O puede emitir rayos gamma, que son simplemente radiación de muy corta longitud de onda: con la emisión gamma, el núcleo simplemente pierde energía y alcanza niveles de energía más bajos y, por lo tanto, más estables. La radiactividad es así: una partícula alfa y se baja dos lugares en la Tabla Periódica, una partícula beta y se sube un escalón, un haz de rayos gamma y uno se queda donde estaba.
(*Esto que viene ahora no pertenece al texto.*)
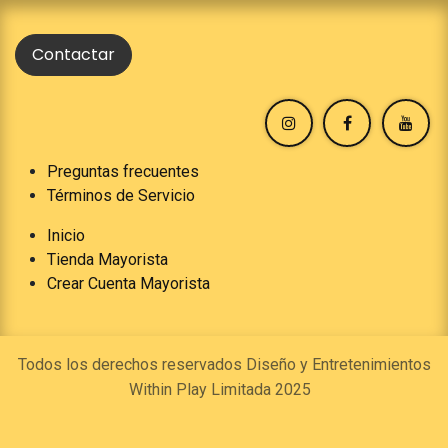
Contactar
Preguntas frecuentes
Términos de Servicio
Inicio
Tienda Mayorista
Crear Cuenta Mayorista
Todos los derechos reservados Diseño y Entretenimientos
Within Play Limitada 2025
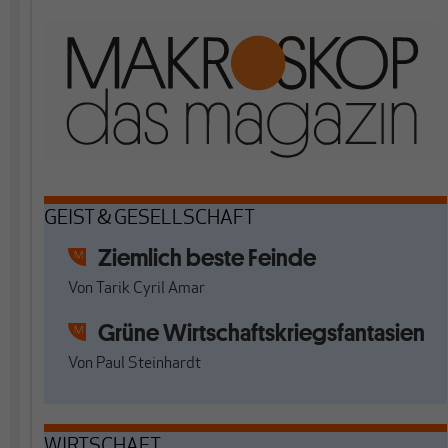
GEIST & GESELLSCHAFT
Ziemlich beste Feinde
Von
Tarik Cyril Amar
Grüne Wirtschaftskriegsfantasien
Von
Paul Steinhardt
WIRTSCHAFT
Sin embargo, este mecanismo de corrección que el Universo encontró para remediar los errores iniciales cometidos en materia nuclear no es sencillo. Porque cuando un núcleo se desprende de una partícula alfa, pierde dos neutrones y dos protones. Cuando se desprende de una partícula beta, un neutrón se vuelve protón, con lo cual pierde un neutrón y gana un protón. En cualquiera de los dos casos, al modificarse el número de protones, se transforma en un núcleo distinto.
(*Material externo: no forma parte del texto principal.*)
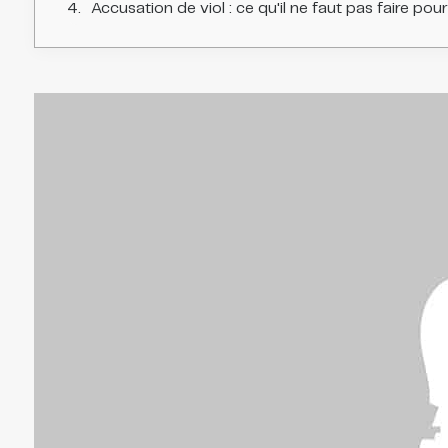
Accusation de viol : ce qu'il ne faut pas faire po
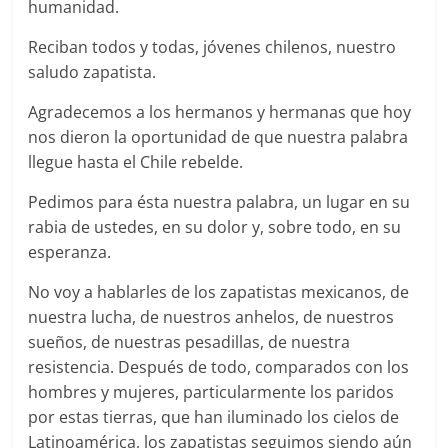
humanidad.
Reciban todos y todas, jóvenes chilenos, nuestro
saludo zapatista.
Agradecemos a los hermanos y hermanas que hoy
nos dieron la oportunidad de que nuestra palabra
llegue hasta el Chile rebelde.
Pedimos para ésta nuestra palabra, un lugar en su
rabia de ustedes, en su dolor y, sobre todo, en su
esperanza.
No voy a hablarles de los zapatistas mexicanos, de
nuestra lucha, de nuestros anhelos, de nuestros
sueños, de nuestras pesadillas, de nuestra
resistencia. Después de todo, comparados con los
hombres y mujeres, particularmente los paridos
por estas tierras, que han iluminado los cielos de
Latinoamérica, los zapatistas seguimos siendo aún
La vida exagerada de un núcleo de uranio
Sigan el itinerario, nada fácil, de un núcleo de uranio 238. Primero, emite una partícula alfa, pierde dos protones, y por lo tanto desciende dos lugares en la Tabla Periódica y se vuelve torio, el elemento 90. Pero aún así, sigue siendo inestable, por lo cual emite una partícula beta, sube un peldaño en la Tabla y se transforma en protactinio. Luego emite otra partícula beta, ¡y vuelve a ser uranio! Pero no el mismo que el original, sino una variante, un isótopo. Naturalmente, no se queda quieto: emite una alfa, baja dos lugares, y hete aquí que se transforma nuevo en torio. Nueva alfa y es radio. Alfa otra vez y es radón, en la casilla 86. Y ya va barranca abajo, como le ocurre a cualquiera que emita muchas partículas alfa. Otra alfa y será polonio, en el lugar 84. Ni corto ni perezoso, nueva alfa y se transforma en plomo, pero una variante inestable del plomo, y en un último estertor emite una partícula beta, trepa un escalón y se convierte en bismuto. Una beta más, nuevo escalón hacia arriba y vuelve ser polonio, y tras una alfa alcanzará el anhelado plomo 206, un núcleo realmente estable. Todas estas idas y vueltas valieron al fin la pena y, feliz, se entregará a las delicias de la estabilidad: allí, como plomo, se quedará para siempre.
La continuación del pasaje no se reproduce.